Don't Ask should be kept in place. It should be part of federal anti-discrimination law, as it is part of labor law in California and other states. It should never be legal to ask someone's sexual orientation as part of the employment process, or in any other interview. It is no one's business and should have no bearing on employment or service in the military.
Don't Tell, on the other hand, definitely should be repealed. Just ask anyone in kindergarten: "What do you think? Should people be allowed to be honest, or should we force them to lie all the time?"
Along with kindergarteners everywhere, God also lands on the side of honesty and truth: "Thus says the Lord … I am the Lord, and there is no other. I did not speak in secret, in a land of darkness; I did not say to [my people], 'Seek me in chaos.' I the Lord speak the truth, I declare what is right" (Isaiah 45:18-19).
Jesus said, "For this I was born, and for this I came into the world, to testify to the truth" (John 18:37). Dishonesty and deceit are regularly part of prophetic indictment of immoral behavior: "They all deceive their neighbors, and no one speaks the truth; they have taught their tongues to speak lies; they commit iniquity and are too weary to repent" (Jeremiah 9:5).
And the clearest biblical instruction of all: "These are the things that you shall do: Speak the truth to one another, render in your gates judgments that are true and make for peace, do not devise evil in your hearts against one another, and love no false oath; for all these are things that I hate, says the Lord" (Zechariah 8:16-17).
So yes, Don't Tell should be repealed. Yes, honesty should be allowed. Ask any kindergartener. Ask the God of truth.
The Rev. Amy Pringle
St. George's Episcopal Church,
Let's start with numbers: In May of 2010, UCLA School of Law's Williams Institute published a report stating there were an estimated 70,000 lesbians, gay men and bisexuals serving on active duty, in the ready reserve in standby and retired reserve forces, accounting for approximately 2.2% of military personnel.
Like the other 98% of the military (or at least the ones in active combat duty), they risk their lives in exactly the same way. Their blood spills exactly the same way. Their families rejoice their safe homecoming and grieve their losses exactly the same way.

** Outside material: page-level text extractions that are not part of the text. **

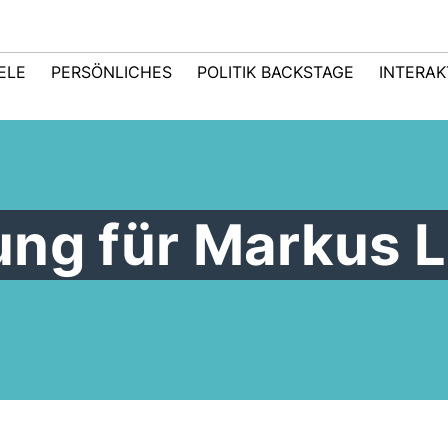
IELE
PERSÖNLICHES
POLITIK BACKSTAGE
INTERAK
ung für Markus 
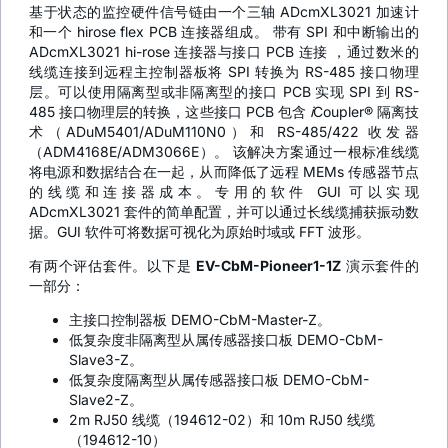
基于状态的监控硬件信号链由一个三轴 ADcmXL3021 加速计
和一个 hirose flex PCB 连接器组成。 带有 SPI 和中断输出的
ADcmXL3021 hi-rose 连接器与接口 PCB 连接 ，通过数米的
线缆连接到远程主控制器板将 SPI 转换为 RS-485 接口物理
层。可以使用隔离型或非隔离型的接口 PCB 实现 SPI 到 RS-
485 接口物理层的转换，这些接口 PCB 包含
i
Coupler® 隔离技
术（ADuM5401/ADuM110N0）和 RS-485/422 收发器
（ADM4168E/ADM3066E）。 该解决方案通过一根标准线缆
将电源和数据结合在一起，从而降低了远程 MEMs 传感器节点
的线缆和连接器成本。专用的软件 GUI 可以实现
ADcmXL3021 套件的简单配置，并可以通过长线缆捕获振动数
据。GUI 软件可将数据可视化为原始时域或 FFT 波形。
有两个评估套件。以下是
EV-CbM-Pioneer1-1Z
演示套件的
一部分：
主接口控制器板 DEMO-CbM-Master-Z。
低复杂度非隔离型从属传感器接口板 DEMO-CbM-
Slave3-Z。
低复杂度隔离型从属传感器接口板 DEMO-CbM-
Slave2-Z。
2m RJ50 线缆（194612-02）和 10m RJ50 线缆
（194612-10）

Adml. Michael Mullen, Chairman of the Joint Chiefs of Staff, has said, "I cannot escape being troubled by the fact that we [force] young men and women to lie about who they are in order to defend their fellow citizens ... For me, it comes down to integrity — theirs as individuals and ours as an institution."

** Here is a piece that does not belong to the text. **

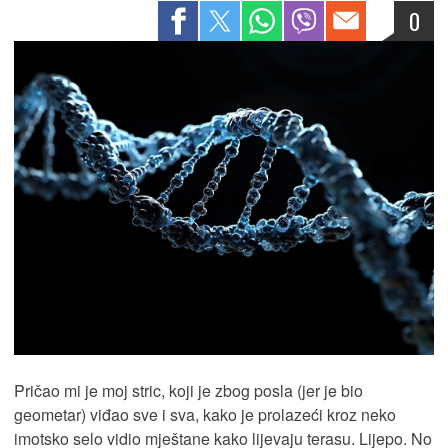
0
Pričao mi je moj stric, koji je zbog posla (jer je bio
geometar) viđao sve i sva, kako je prolazeći kroz neko
imotsko selo vidio mještane kako lijevaju terasu. Lijepo. No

It seems completely contrary that we send our troops into battle primarily to defend freedom. And yet we do so with a philosophy that limits the rights of a select group, even though all are willing, and have volunteered, to make the ultimate sacrifice. Personally, I think it takes an incredibly selfless person to defend a stranger's freedom while theirs is being compromised.
I suppose if we can't get beyond the abstract moral argument, then perhaps we ought to look at the concrete, fiscal benefit to repealing this law. The Williams Institute report also pointed out that since the inception of Don't Ask/Don't Tell, the US government has spent between $290 million and more than a half-billion dollars to implement the policy. That is money that could be used to help ensure the safety of every soldier, regardless of any sexual preference. Can anyone seriously argue that a safer military would weaken morale? I doubt it.